Hey all.Went to Sikes yesterday at 3pm to see about some sheepies,caught 2 lunker sheeps in 2 hours and missed about a dozen more.A little rusty when it comes to setting the hooks when they bite(they are tricky!),any tips on that would be GREATLY appreciated!!!I was using dead shrimp on a carolina rig.Didnt see any reds landed or anything else for that matter.

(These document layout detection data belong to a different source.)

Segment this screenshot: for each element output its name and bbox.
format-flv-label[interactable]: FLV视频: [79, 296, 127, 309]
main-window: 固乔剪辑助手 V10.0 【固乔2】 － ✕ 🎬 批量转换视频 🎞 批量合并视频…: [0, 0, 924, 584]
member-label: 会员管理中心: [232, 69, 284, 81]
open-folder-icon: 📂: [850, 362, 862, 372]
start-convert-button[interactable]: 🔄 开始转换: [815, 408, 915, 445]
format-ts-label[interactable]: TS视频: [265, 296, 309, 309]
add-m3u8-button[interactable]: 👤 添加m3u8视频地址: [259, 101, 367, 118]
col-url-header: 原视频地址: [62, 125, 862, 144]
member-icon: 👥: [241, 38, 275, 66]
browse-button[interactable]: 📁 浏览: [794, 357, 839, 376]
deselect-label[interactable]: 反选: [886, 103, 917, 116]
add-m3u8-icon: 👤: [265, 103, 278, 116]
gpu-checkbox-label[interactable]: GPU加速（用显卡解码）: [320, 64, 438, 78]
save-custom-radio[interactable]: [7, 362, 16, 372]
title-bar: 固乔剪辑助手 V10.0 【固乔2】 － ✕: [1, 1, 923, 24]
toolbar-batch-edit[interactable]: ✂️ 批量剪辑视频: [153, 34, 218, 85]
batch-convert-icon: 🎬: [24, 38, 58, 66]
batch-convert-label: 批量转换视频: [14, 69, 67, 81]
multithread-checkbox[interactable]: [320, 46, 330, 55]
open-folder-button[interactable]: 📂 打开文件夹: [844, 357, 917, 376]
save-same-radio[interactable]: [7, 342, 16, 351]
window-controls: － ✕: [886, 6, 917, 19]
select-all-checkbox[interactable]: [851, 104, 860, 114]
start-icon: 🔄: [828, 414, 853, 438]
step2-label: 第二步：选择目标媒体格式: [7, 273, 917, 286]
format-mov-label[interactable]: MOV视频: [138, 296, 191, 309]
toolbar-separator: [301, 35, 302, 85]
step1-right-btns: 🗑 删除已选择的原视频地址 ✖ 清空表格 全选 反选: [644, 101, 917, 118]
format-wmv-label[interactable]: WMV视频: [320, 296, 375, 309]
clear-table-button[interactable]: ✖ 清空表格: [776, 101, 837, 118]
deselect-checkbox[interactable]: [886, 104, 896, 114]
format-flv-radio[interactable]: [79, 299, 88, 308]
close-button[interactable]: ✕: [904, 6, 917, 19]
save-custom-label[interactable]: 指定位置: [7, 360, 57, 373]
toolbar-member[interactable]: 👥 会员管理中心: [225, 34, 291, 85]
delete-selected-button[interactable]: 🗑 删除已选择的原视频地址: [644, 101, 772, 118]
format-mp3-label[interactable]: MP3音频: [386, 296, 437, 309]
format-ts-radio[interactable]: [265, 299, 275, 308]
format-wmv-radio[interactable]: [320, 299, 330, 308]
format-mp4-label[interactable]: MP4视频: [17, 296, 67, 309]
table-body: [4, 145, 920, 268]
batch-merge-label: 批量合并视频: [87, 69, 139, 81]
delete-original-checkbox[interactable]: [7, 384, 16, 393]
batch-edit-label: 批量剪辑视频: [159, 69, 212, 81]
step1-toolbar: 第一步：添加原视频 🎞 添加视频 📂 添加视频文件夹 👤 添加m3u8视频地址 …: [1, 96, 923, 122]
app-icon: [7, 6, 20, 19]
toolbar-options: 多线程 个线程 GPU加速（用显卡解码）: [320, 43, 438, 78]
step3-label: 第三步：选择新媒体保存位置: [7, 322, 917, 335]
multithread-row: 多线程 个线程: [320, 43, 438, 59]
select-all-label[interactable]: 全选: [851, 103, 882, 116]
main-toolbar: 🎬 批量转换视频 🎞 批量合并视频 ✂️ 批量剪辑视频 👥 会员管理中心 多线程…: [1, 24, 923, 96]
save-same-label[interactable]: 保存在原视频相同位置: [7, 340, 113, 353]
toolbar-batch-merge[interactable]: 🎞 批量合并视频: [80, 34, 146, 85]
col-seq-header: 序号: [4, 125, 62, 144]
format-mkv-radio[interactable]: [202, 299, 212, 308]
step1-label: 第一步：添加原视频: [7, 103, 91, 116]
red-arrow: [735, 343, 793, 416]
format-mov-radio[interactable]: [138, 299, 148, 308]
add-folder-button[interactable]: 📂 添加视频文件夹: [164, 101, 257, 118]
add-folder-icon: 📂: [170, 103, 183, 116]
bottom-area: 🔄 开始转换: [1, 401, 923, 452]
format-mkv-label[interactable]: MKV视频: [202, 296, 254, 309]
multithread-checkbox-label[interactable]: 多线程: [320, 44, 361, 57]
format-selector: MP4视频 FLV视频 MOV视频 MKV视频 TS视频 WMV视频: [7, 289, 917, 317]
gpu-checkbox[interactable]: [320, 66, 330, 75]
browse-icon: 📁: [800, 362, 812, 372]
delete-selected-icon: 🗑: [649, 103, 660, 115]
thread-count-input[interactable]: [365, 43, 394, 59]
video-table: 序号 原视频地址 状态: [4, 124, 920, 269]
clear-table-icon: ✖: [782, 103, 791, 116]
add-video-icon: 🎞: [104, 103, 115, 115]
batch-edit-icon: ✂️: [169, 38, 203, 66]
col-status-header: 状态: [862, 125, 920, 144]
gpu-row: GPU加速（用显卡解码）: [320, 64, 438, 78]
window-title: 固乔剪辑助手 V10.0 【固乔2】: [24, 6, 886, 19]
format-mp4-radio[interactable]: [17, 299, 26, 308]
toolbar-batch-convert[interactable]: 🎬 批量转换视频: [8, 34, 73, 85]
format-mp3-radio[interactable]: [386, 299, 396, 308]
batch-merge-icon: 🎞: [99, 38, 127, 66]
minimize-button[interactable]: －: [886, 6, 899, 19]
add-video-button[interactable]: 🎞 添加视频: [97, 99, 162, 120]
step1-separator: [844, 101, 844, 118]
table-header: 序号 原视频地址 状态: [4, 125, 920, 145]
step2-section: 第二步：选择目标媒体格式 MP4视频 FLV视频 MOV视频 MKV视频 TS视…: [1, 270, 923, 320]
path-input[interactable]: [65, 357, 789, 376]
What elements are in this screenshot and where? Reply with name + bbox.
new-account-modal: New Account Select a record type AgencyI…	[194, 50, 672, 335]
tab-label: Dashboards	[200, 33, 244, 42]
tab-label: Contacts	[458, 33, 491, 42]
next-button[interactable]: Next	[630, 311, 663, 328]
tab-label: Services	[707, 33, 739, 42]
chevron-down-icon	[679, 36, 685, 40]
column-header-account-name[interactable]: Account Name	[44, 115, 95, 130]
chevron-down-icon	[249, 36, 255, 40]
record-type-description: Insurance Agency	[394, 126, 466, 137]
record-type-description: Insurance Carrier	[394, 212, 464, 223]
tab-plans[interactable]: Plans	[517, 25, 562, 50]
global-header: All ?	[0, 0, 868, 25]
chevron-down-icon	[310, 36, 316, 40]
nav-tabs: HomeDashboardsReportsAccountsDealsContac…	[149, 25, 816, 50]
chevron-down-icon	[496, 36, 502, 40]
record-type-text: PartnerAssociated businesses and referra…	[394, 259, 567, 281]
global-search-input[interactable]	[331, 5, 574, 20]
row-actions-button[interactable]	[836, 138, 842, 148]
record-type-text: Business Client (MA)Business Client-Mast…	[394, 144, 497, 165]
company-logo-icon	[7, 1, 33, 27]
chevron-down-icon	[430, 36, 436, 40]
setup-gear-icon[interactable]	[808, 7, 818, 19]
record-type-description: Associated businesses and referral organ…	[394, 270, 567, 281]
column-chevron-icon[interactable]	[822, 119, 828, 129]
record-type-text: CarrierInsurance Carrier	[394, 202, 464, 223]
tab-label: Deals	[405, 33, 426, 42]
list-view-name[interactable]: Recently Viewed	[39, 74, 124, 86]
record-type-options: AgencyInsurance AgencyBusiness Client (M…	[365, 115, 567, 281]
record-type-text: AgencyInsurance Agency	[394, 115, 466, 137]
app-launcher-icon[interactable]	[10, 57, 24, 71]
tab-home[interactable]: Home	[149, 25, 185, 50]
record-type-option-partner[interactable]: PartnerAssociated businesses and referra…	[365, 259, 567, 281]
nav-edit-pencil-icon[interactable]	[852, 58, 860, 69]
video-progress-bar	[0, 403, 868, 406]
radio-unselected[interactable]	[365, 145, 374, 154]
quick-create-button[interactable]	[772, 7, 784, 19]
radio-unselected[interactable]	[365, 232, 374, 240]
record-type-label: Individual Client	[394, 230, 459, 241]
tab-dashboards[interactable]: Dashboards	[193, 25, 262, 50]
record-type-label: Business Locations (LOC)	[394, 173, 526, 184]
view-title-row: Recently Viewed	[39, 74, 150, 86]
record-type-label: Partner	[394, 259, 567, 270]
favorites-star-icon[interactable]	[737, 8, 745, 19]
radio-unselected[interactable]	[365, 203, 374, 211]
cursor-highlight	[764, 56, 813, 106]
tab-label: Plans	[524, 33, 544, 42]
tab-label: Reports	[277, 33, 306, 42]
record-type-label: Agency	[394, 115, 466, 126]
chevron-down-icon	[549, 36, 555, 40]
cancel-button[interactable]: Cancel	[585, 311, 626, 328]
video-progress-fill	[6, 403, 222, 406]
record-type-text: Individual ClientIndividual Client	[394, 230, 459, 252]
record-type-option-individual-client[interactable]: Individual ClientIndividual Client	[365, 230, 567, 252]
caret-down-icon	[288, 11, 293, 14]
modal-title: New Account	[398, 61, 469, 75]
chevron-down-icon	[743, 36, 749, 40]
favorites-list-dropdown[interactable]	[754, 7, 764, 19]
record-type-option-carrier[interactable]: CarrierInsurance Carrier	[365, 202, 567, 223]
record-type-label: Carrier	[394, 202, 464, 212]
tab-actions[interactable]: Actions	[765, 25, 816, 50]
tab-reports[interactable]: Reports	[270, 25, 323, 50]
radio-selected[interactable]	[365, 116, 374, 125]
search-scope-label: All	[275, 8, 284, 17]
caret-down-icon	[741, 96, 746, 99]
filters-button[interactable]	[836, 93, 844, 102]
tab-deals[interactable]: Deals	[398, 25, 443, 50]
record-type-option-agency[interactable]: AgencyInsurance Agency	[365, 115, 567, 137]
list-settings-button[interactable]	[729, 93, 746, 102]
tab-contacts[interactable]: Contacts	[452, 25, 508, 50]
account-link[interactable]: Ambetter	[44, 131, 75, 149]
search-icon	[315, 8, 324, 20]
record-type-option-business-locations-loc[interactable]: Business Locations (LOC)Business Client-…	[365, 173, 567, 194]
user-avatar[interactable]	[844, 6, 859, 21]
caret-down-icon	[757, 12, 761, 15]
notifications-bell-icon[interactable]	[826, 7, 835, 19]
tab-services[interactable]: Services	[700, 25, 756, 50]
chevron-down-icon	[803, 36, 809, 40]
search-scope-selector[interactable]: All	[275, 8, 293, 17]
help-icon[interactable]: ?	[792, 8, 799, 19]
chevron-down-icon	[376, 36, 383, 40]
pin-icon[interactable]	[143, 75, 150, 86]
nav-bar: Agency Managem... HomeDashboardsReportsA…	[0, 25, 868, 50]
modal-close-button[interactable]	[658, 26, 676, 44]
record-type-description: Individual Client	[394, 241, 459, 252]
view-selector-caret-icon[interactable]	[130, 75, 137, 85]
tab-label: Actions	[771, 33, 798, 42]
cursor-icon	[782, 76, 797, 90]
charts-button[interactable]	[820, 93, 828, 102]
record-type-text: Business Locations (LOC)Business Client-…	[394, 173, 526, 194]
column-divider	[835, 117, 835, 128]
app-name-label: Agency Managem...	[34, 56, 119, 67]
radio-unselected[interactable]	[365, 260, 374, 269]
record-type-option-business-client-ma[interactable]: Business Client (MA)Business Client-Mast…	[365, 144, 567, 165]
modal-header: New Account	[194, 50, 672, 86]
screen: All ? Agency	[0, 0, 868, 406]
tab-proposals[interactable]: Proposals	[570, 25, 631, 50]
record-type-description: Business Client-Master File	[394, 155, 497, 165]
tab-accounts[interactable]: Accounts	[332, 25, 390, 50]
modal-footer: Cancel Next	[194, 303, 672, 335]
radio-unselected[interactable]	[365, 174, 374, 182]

After dark Sikes went dead so drove to 3 Mile and it was white trout madness.After 4 hours ended up with 18 white trout and one slot red I fouled hooked in the gill lmao!I used a dead pinfish floated under the light for the redfish and cut up mullet and also white grub twisty tail on red jig head for the white trout.I was happy to see 3 mile produce something for me finally...


----------



## SeaBit (Jan 22, 2008)

Good report!
Thanks for the info....I'm gonna give it a try at Sikes tomorrow.:thumbsup:


----------



## fishinknots (Feb 26, 2010)

What bait did you use for sheepies? was live shrimp available at local shops? Thanks.


----------



## Trucki-n-ihsiF (Mar 23, 2008)

I used fresh dead shrimp I bought from joe patti's.Fresh live shrimp works as well,probably better if you can find some.I've also seen people use shucked oysters.Hope this helps.


----------



## penn6602 (Jan 23, 2011)

Hey all, about the bait for sheepies, I've read that fiddler crab is basically a sheepies steak dinner. My roommate and I found some at Grays tackle in the Winn Dixie plaza in between Sorrento and Gulf Breeze highway. We went to NAS and had some luck there. You can see his posts in the recent "Inshore Reports". 
How he caught them (and I was attempting haha) was casting out by the structure about 20-30ft and allowing a little slack in the line. Since the sheepies dont hit the line hard, if at all, we were looking for the line to tighten or twitch slightly. We would then tighten the line as slow and soft as we could and at any chance we felt anything, would set the line but not too hard. Like I said, worked for him but I missed plenty. 
We were using .5 oz egg weights to a 1 ft leader.
Good Luck!!


----------